Compensation For Bullying In the Form of a Placement Is Not Within the Bsea’s Authority
Monomoy Regional School District, BSEA #2009834 (Sara Berman; November 20, 2020) reinforces the principle that the BSEA is a court of limited jurisdiction and authority. Parents alleged that prior to and including the 2017-2018 school year (Student’s third grade year), Monomoy failed to protect Student, who was on a 504 plan to address his ADHD, from bullying and harassment by other students despite its knowledge that such bullying and harassment was taking place. Parents allege that as a result, Student suffered from emotional trauma and distress, as did his family members. Parents further asserted that on August 28, 2018, because of Monomoy’s ongoing failure to protect Student and Student’s worsening emotional trauma, they unilaterally placed him in a private, sectarian, non-special needs school. Parents raised no claims under Sec. 504 of the Rehabilitation Act, the Individuals with Disabilities Education Act (IDEA), 20 USC Sec. 1400 et seq., MGL c. 71B, or the regulations implementing these statutes.
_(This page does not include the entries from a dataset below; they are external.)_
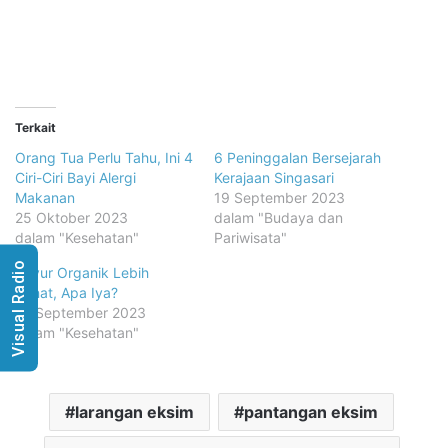
Terkait
Orang Tua Perlu Tahu, Ini 4
6 Peninggalan Bersejarah
Ciri-Ciri Bayi Alergi
Kerajaan Singasari
Makanan
19 September 2023
25 Oktober 2023
dalam "Budaya dan
dalam "Kesehatan"
Pariwisata"
Visual Radio
Sayur Organik Lebih
Sehat, Apa Iya?
27 September 2023
dalam "Kesehatan"
larangan eksim
pantangan eksim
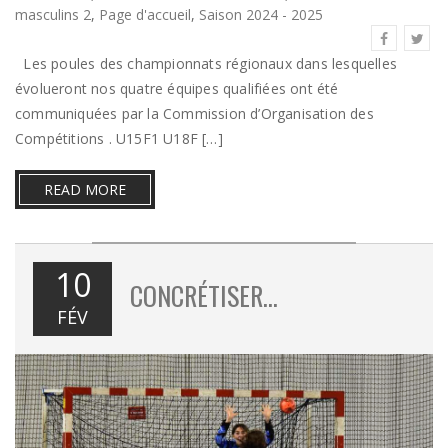
masculins 2
,
Page d'accueil
,
Saison 2024 - 2025
Les poules des championnats régionaux dans lesquelles
évolueront nos quatre équipes qualifiées ont été
communiquées par la Commission d’Organisation des
Compétitions . U15F1 U18F […]
READ MORE
10
CONCRÉTISER…
FÉV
Rather, they sought reimbursement and prospective funding for the private school placement. Moreover, the Parents did not allege any nexus between Student’s disability and either the incidents of harassment and bullying or the District’s allegedly inadequate response to those incidents. The Hearing Officer found that the Parents’ complaint related not to his status as a child with a disability, but to his “general student status.” See In Re: Springfield Public Schools and Xylia, BSEA No. 12-0781, 18 MSER 373 at 377 (Byrne, 2012). As such, the BSEA dismissed the matter for lack of jurisdiction. n
 The Parents in this matter were represented by the commentator’s firm, Kotin, Crabtree & Strong.